The Court declines to exercise supplemental jurisdiction over Doyle's state law retaliatory discharge claim. Title 28 U.S.C. § 1367(c)(3) provides that a district court "may decline to exercise supplemental jurisdiction" over pendent state-law claims if the court has dismissed all claims over which it has jurisdiction. Wright v. Associated Ins. Co. Inc., 29 F.3d 1244, 1250 (7th Cir. 1994) (citing 28 U.S.C. § 1367(c)(3)). A district court should consider and weigh the factors of judicial economy, convenience, fairness and comity in deciding whether to exercise jurisdiction over pendent state-law claims. Id. at 1251 (citing Carnegie-Mellon Univ. v. Cohill, 484 U.S. 343, 350 (1988); Timm v. Mead Corp., 32 F.3d 273, 277 (7th Cir. 1994)).

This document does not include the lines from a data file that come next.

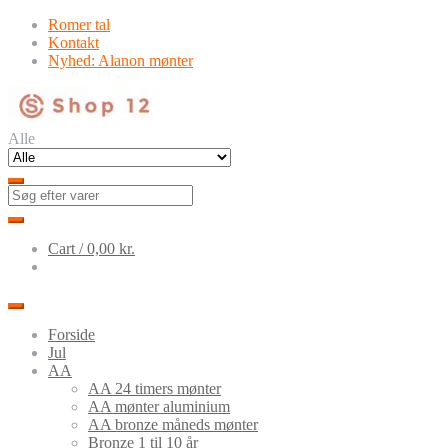
Skip
Skip
Romer tal
to
to
Kontakt
navigation
content
Nyhed: Alanon mønter
Alle
Cart /
0,00
kr.
Forside
Jul
AA
AA 24 timers mønter
AA mønter aluminium
AA bronze måneds mønter
Bronze 1 til 10 år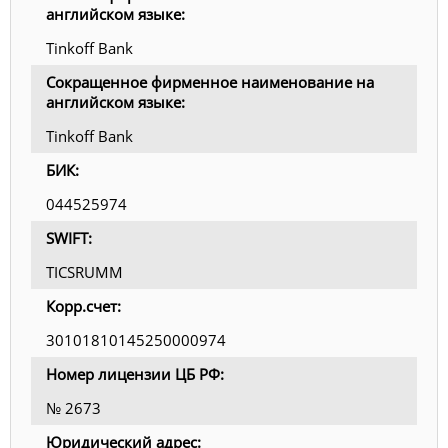
английском языке:
Tinkoff Bank
Сокращенное фирменное наименование на
английском языке:
Tinkoff Bank
БИК:
044525974
SWIFT:
TICSRUMM
Корр.счет:
30101810145250000974
Номер лицензии ЦБ РФ:
№ 2673
Юридический адрес: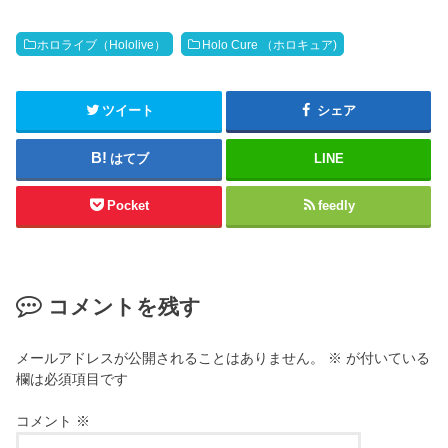
T
は
w
ク
i
リ
t
ッ
ホロライブ（Hololive）
Holo Cure （ホロキュア)
t
ク
e
し
r
て
(
く
新
だ
ツイート
シェア
し
さ
い
い
ウ
(
はてブ
LINE
ィ
新
ン
し
ド
い
ウ
ウ
Pocket
feedly
で
ィ
開
ン
き
ド
ま
ウ
す
で
)
開
き
コメントを残す
ま
す
)
メールアドレスが公開されることはありません。
※
が付いている
欄は必須項目です
コメント
※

Here, the Court has dismissed Doyle's claims over which the Court had original jurisdiction, and as the Seventh Circuit has repeatedly stated, "it is the well-established law of this circuit that the usual practice is to dismiss without prejudice state supplemental claims whenever all federal claims have been dismissed prior to trial." East-Miller v. Lake County Highway Dep't, 421 F.3d 558, 564-65 (7th Cir. 2005) (quoting Groce v. Eli Lilly & Co., 193 F.3d 496, 501 (7th Cir. 1999); Wright, 29 F.3d at 1250 (same). The Court's above rulings on the federal § 1983 claims have not already ruled upon any issues essential to the retaliatory discharge count, and the Court's resolution of the parties' arguments on this state law claim would likely demand the analysis of competing public policies under Illinois law and regulations, an issue on which the Illinois courts have yet to provide any guidance. See 28 U.S.C. § 1367(c)(1) (permitting courts to decline jurisdiction where state law claim raises novel or complex issue of state law). Last, section 1367(d) tolls the statute of limitations for 30 days after this Court's dismissal of Doyle's supplemental claim, allowing him to re-file his retaliatory discharge claim against Peoria County in state court without it being time-barred. See Williams Elec. Games, Inc. v. Garrity, 479 F.3d 904, 907 (7th Cir.2007). Accordingly, Doyle's claim for retaliatory discharge is dismissed without prejudice.
For the above reasons, the Motion for Summary Judgment by Defendant Chief Judge of the Tenth Judicial Circuit [#46] and the Motion for Summary Judgment by Defendant Peoria County [#45] are GRANTED. The matter is now TERMINATED.
ENTERED this 16th day of August, 2007.